First up, we have Gary Stafford who writes, DevOps for DataOps: Building a CI/CD Pipeline for Apache Airflow DAGs showing you how you can use GitHub Actions to build an effective CI/CD workflow for our Apache Airflow DAGs.
Following that we have a short post from myself, Setting up MWAA to use a KMS key where I walk you through how to configure your Managed Workflows for Apache Airflow to use a customer defined KMS key so that you can encrypt everything within your Airflow environment.
Apache Flink
In this post How Goldman Sachs built persona tagging using Apache Flink on Amazon EMR, Balasubramanian Sakthivel, Victor Gan, and Manjula Nagineni share with you how Goldman Sachs built a system using Apache Flink on Amazon EMR to carry out the tagging of users with various personas, in order to better curate content offerings for those users.
Apache Spark
Vincent Gromakowski shares Best practices for running Spark on Amazon EKS where you will learn how to configure Apache Spark and Amazon EKS to support common requirements, including resources isolation, cost reduction, dynamic scaling, performance optimisation, and fine-grained access control.
Apache HBase
Apache HBase is a popular, open source non-relational database. One of the typical use cases where you find it being used, is when you need random, realtime read/write access to your Big Data - the project’s goal is the hosting of very large tables, billions of rows X millions of columns. In this post, Stream Apache HBase edits for real-time analytics Amir Shenavandeh and Maryam Tavakoli walk you through Apache HBase scaling and replication concepts before sharing some common use cases and solutions, along with some best practices when implementing your custom HBase streaming replication endpoints.
PyTorch
Laurence Miao shares how to Build GAN with PyTorch and Amazon SageMaker, and he walks you through building your first GAN model using Amazon SageMaker, learning GANs from the perspective of practical engineering experiences, as well as opening a new AI/ML domain of generative models. The post also introduces a use case of one of the hottest GAN applications in the synthetic data generation area. [hands on]

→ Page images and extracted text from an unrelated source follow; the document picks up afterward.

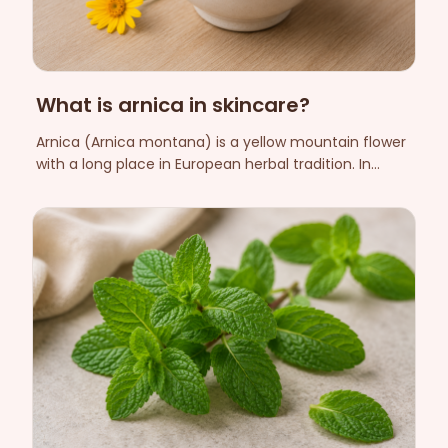
What is arnica in skincare?
Arnica (Arnica montana) is a yellow mountain flower
with a long place in European herbal tradition. In
skincare it is used as a caring botanical extract. Here
we explain what arnica is, how it is used cosmetically
and what to know about safety.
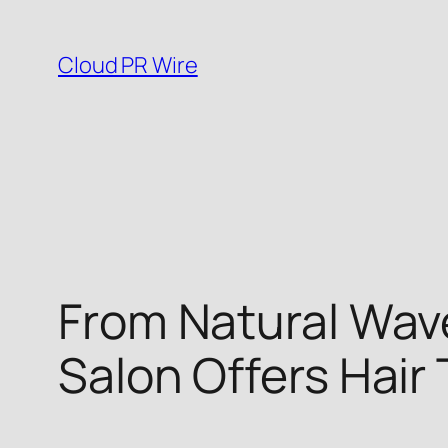
Skip
to
Cloud PR Wire
content
From Natural Wave
Salon Offers Hair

For more PyTorch content, check out the links below for “Build custom Amazon SageMaker PyTorch models for real-time handwriting text recognition”
Argo Rollouts
Argo Rollouts is a Kubernetes controller and set of CRDs which provide advanced deployment capabilities such as blue-green, canary, canary analysis, experimentation, and progressive delivery features to Kubernetes. Srinivasa Shaik, Matt Aylward, and Sasi Jayalekshmi have collaborated on the post, Use Amazon EKS and Argo Rollouts for Progressive Delivery showing you how when you implement a progressive delivery controller (via Argo Rollouts) in conjunction with AWS services, you can tune the speed of your deployments and measure your success with KPIs.
ActiveMQ
Suranjan Choudhury and Anil Sharma have come together to write Using an Amazon MQ network of broker topologies for distributed microservices where they look at ActiveMQ topologies that customers can evaluate when planning hybrid deployment architectures spanning AWS Regions and customer data centers, using a network of brokers.
Other posts worth checking out
- Achieve 35% faster training with Hugging Face Deep Learning Containers on Amazon SageMaker shows you how to pretrain an NLP model (ALBERT) on Amazon SageMaker by using Hugging Face Deep Learning Container (DLC) and transformers library.

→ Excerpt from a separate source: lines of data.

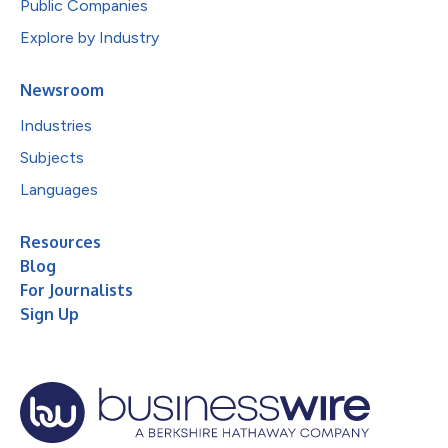
Public Companies
Explore by Industry
Newsroom
Industries
Subjects
Languages
Resources
Blog
For Journalists
Sign Up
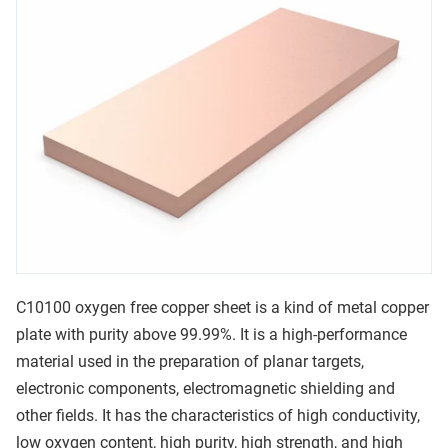
C10100 oxygen free copper sheet is a kind of metal copper
plate with purity above 99.99%. It is a high-performance
material used in the preparation of planar targets,
electronic components, electromagnetic shielding and
other fields. It has the characteristics of high conductivity,
low oxygen content, high purity, high strength, and high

- Build custom Amazon SageMaker PyTorch models for real-time handwriting text recognition shares the processes, scripts, and best practices to develop a custom ML model in Amazon SageMaker that applies deep learning (DL) techniques based on the concept outlined in the paper “GNHK: A Dataset for English Handwriting in the Wild” to transcribe text in images of handwritten passages into strings
- Automate Container Anomaly Monitoring of Amazon Elastic Kubernetes Service Clusters with Amazon DevOps Guru read on to find out about new features in Amazon DevOps Guru to help simplify and expand the capabilities of the operator to address some of the challenges due to the increasing number of abstractions and supporting infrastructure when implementing observability.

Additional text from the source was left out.